§ What you need to do
Beginning with the line that holds "Public concerné", copy each line exactly through the end of the entries, but leave the pictures out.

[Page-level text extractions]

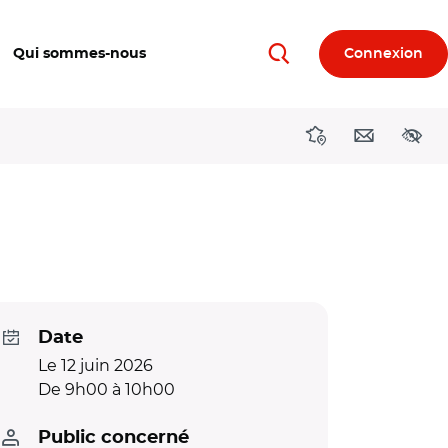
Qui sommes-nous
Connexion
Rechercher
Directions région
Contact
Acces
Date
Le 12 juin 2026
De 9h00 à 10h00
Public concerné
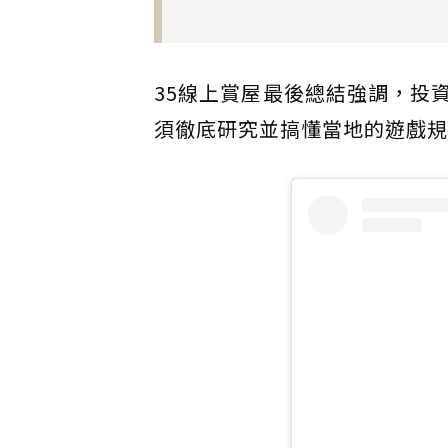
35線上賞屋最後總結強調，投
須徹底研究並搞懂當地的遊戲規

§ Response
Public concerné
35線上賞屋最後總結強調，投
須徹底研究並搞懂當地的遊戲規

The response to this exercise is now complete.